Ms Owens said: "Serious and organised crime (SOC) in the UK is chronic and corrosive, its scale is truly staggering.
"It kills more people every year than terrorism, war and natural disasters combined.
"SOC affects more UK citizens, more frequently than any other national security threat.
"And it costs the UK at least £37 billion a year, equivalent to nearly £2,000 per family.
"We need significant further investment to keep pace with the growing scale and complexity.
"Enhancing our capabilities is critical to our national security.
"If we don't, the whole of UK law enforcement, and therefore the public, will feel the consequences."
As well as dealing with growing demand, the NCA would aim to boost digital forensics, covert surveillance and financial investigations with additional funding.
Ms Owens added: "Some will say we cannot afford to provide more investment, but I say we cannot afford not to.
"The organised criminals of today are indiscriminate, they care less about what types of crime they're involved in, as long as it makes them a profit.
"These groups are preying on the most vulnerable in society, including young children and the elderly, those most unable to protect themselves.
"The choice is stark.
"Failing to invest will result in the gradual erosion of our capabilities and our ability to protect the public."
The NCA's annual National Strategic Assessment found that the number of ‘county lines’ gangs has surged from 720 to more than 2,000 in around a year.
These are drug dealing networks that operate lucrative phone lines, delivering illegal substances from urban bases out into more rural areas.
They are known for forcing young and vulnerable people into crime.
The NCA said that in some areas there are now crime gangs nearly solely made up of children and young people.
Detective Inspector Jamie Henderson, who heads up the Fortify team in Sheffield, said his team’s efforts are ‘relentless’ in tackling organised crime groups.
He added: “I manage a team of five sergeants and around 40 constables whose specific role is to identify, disrupt and ultimately eradicate organised criminality in the city.
“There is a lot of excellent work already under way to tackle this type of activity and bring offenders to justice, which has resulted in successful prosecutions and ultimately seen some dangerous criminals, weapons, firearms and drugs taken off our streets.
On a daily basis, we gather intelligence, execute warrants and make arrests. We average 10-15 arrests per week, and so far this year 36 of our mapped OCG nominals have been brought in to custody.
“We have recovered 10 firearms, over 30 knives, £150,000 in cash and in excess of 3000 cannabis plants and a kilo of cocaine. To put it in to perspective, a single cannabis plant can be worth around £1,000 – so that’s £3 million that could otherwise have been funding the work of organised criminals.
“The operation spans much further than my team though. We have excellent engagement with partner organisations and communities across the city; there is a real sense of collective responsibility when it comes to tackling organised crime and protecting those most likely to be exploited.
“We work to protect some of the most vulnerable people in society – those who are seen to be easy targets for OCGs. This year we have made over 60 safeguarding referrals to partner services where we believe there is either a vulnerable adult or child at risk from being exploited.
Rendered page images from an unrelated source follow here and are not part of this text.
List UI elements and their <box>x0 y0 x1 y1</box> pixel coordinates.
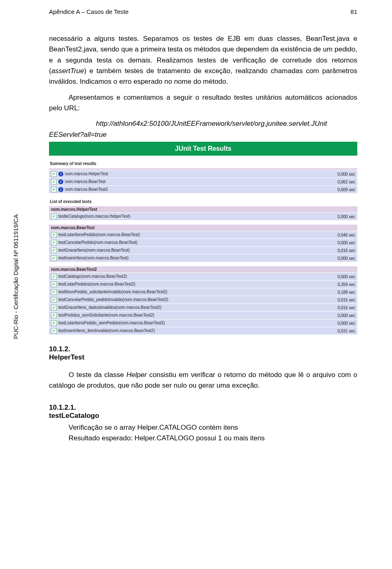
junit-results: Summary of test results ✓inom.marcos.Hel… <box>49 161 357 335</box>
test-time: 0,031 sec <box>321 327 357 335</box>
test-name: testCatalogo(nom.marcos.BeanTest2) <box>58 274 127 279</box>
test-name: testNovoPedido_solicitanteInvalido(nom.m… <box>58 290 167 294</box>
summary-heading: Summary of test results <box>50 161 356 166</box>
check-icon: ✓ <box>51 214 57 219</box>
group-name: nom.marcos.HelperTest <box>49 206 357 213</box>
section-title-helpertest: HelperTest <box>49 353 357 361</box>
group-name: nom.marcos.BeanTest <box>49 225 357 231</box>
running-head-title: Apêndice A – Casos de Teste <box>49 8 129 15</box>
test-time: 0,046 sec <box>321 231 357 239</box>
eeservlet-line: EEServlet?all=true <box>49 129 357 140</box>
summary-time: 0,000 sec <box>321 170 357 178</box>
table-row: ✓testCatalogo(nom.marcos.BeanTest2)0,000… <box>49 273 357 281</box>
test-time: 0,000 sec <box>321 319 357 327</box>
section-title-testlecatalogo: testLeCatalogo <box>49 412 357 420</box>
group-table: ✓testleCatalogo(nom.marcos.HelperTest) 0… <box>49 213 357 221</box>
test-name: testListarItensPedido_semPedido(nom.marc… <box>58 321 165 325</box>
test-name: testInserirItens_itemInvalido(nom.marcos… <box>58 328 155 333</box>
table-row: ✓testleCatalogo(nom.marcos.HelperTest) 0… <box>49 213 357 221</box>
test-time: 0,016 sec <box>321 304 357 312</box>
test-time: 0,000 sec <box>321 254 357 262</box>
test-name: testPedidos_semSolicitante(nom.marcos.Be… <box>58 313 154 317</box>
verification-line: Verificação se o array Helper.CATALOGO c… <box>69 422 357 433</box>
summary-name: nom.marcos.BeanTest2 <box>65 187 108 192</box>
test-name: testGravarItens_dadosInvalidos(nom.marco… <box>58 305 161 310</box>
paragraph-3a: O teste da classe <box>69 371 126 379</box>
test-name: testCancelarPedido(nom.marcos.BeanTest) <box>58 240 137 245</box>
paragraph-1: necessário a alguns testes. Separamos os… <box>49 33 357 87</box>
check-icon: ✓ <box>51 179 57 185</box>
url-line: http://athlon64x2:50100/JUnitEEFramework… <box>96 118 357 129</box>
table-row: ✓testListarPedidos(nom.marcos.BeanTest2)… <box>49 281 357 288</box>
table-row: ✓inom.marcos.HelperTest 0,000 sec <box>49 170 357 178</box>
test-time: 0,015 sec <box>321 296 357 304</box>
check-icon: ✓ <box>51 305 57 310</box>
table-row: ✓inom.marcos.BeanTest2 0,609 sec <box>49 186 357 194</box>
test-name: testListarPedidos(nom.marcos.BeanTest2) <box>58 282 135 286</box>
table-row: ✓testCancelarPedido(nom.marcos.BeanTest)… <box>49 239 357 247</box>
check-icon: ✓ <box>51 232 57 238</box>
certification-sidelabel: PUC-Rio - Certificação Digital Nº 061191… <box>12 214 19 339</box>
running-head: Apêndice A – Casos de Teste 81 <box>49 8 357 15</box>
paragraph-1b: ) e também testes de tratamento de exceç… <box>49 67 357 85</box>
info-icon: i <box>58 179 63 184</box>
table-row: ✓testCancelarPedido_pedidoInvalido(nom.m… <box>49 296 357 304</box>
table-row: ✓testGravarItens_dadosInvalidos(nom.marc… <box>49 304 357 312</box>
page-number: 81 <box>350 8 357 15</box>
test-time: 0,000 sec <box>321 312 357 319</box>
info-icon: i <box>58 172 63 176</box>
group-table: ✓testListarItensPedido(nom.marcos.BeanTe… <box>49 231 357 262</box>
test-time: 0,016 sec <box>321 247 357 254</box>
check-icon: ✓ <box>51 281 57 287</box>
check-icon: ✓ <box>51 312 57 318</box>
table-row: ✓testInserirItens_itemInvalido(nom.marco… <box>49 327 357 335</box>
test-time: 0,000 sec <box>321 213 357 221</box>
table-row: ✓inom.marcos.BeanTest 0,062 sec <box>49 178 357 186</box>
test-name: testleCatalogo(nom.marcos.HelperTest) <box>58 214 130 219</box>
table-row: ✓testListarItensPedido_semPedido(nom.mar… <box>49 319 357 327</box>
check-icon: ✓ <box>51 274 57 279</box>
test-name: testListarItensPedido(nom.marcos.BeanTes… <box>58 232 140 237</box>
test-time: 0,188 sec <box>321 288 357 296</box>
test-time: 0,359 sec <box>321 281 357 288</box>
test-name: testGravarItens(nom.marcos.BeanTest) <box>58 248 130 252</box>
check-icon: ✓ <box>51 320 57 326</box>
info-icon: i <box>58 187 63 192</box>
check-icon: ✓ <box>51 255 57 261</box>
paragraph-3: O teste da classe Helper consistiu em ve… <box>49 370 357 391</box>
check-icon: ✓ <box>51 297 57 303</box>
expected-result-line: Resultado esperado: Helper.CATALOGO poss… <box>69 433 357 444</box>
check-icon: ✓ <box>51 248 57 253</box>
list-heading: List of executed tests <box>50 199 356 204</box>
check-icon: ✓ <box>51 171 57 177</box>
paragraph-2: Apresentamos e comentamos a seguir o res… <box>49 92 357 114</box>
table-row: ✓testPedidos_semSolicitante(nom.marcos.B… <box>49 312 357 319</box>
test-time: 0,000 sec <box>321 273 357 281</box>
check-icon: ✓ <box>51 187 57 192</box>
summary-name: nom.marcos.BeanTest <box>65 179 106 184</box>
helper-italic: Helper <box>126 371 147 379</box>
table-row: ✓testNovoPedido_solicitanteInvalido(nom.… <box>49 288 357 296</box>
table-row: ✓testGravarItens(nom.marcos.BeanTest)0,0… <box>49 247 357 254</box>
table-row: ✓testInserirItens(nom.marcos.BeanTest)0,… <box>49 254 357 262</box>
section-number-10-1-2: 10.1.2. <box>49 345 357 353</box>
summary-table: ✓inom.marcos.HelperTest 0,000 sec ✓inom.… <box>49 168 357 194</box>
check-icon: ✓ <box>51 289 57 295</box>
junit-banner: JUnit Test Results <box>49 142 357 156</box>
test-name: testInserirItens(nom.marcos.BeanTest) <box>58 256 129 260</box>
group-table: ✓testCatalogo(nom.marcos.BeanTest2)0,000… <box>49 273 357 335</box>
assert-true-italic: assertTrue <box>51 67 84 75</box>
summary-time: 0,609 sec <box>321 186 357 194</box>
table-row: ✓testListarItensPedido(nom.marcos.BeanTe… <box>49 231 357 239</box>
test-time: 0,000 sec <box>321 239 357 247</box>
summary-time: 0,062 sec <box>321 178 357 186</box>
summary-name: nom.marcos.HelperTest <box>65 172 108 176</box>
section-number-10-1-2-1: 10.1.2.1. <box>49 404 357 412</box>
check-icon: ✓ <box>51 240 57 245</box>
test-name: testCancelarPedido_pedidoInvalido(nom.ma… <box>58 297 168 302</box>
group-name: nom.marcos.BeanTest2 <box>49 266 357 273</box>
check-icon: ✓ <box>51 328 57 334</box>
“We also recognise the need to work with communities that are disproportionately affected by organised crime. Increasing confidence and strengthening resilience in these communities is vital to our operation and we have commenced a programme of consolation and engagement in key communities
“I want to send a very clear and powerful message to those who think they can get away with targeting vulnerable people in Sheffield that we will do everything in our power to stop you in your tracks and bring you to justice.”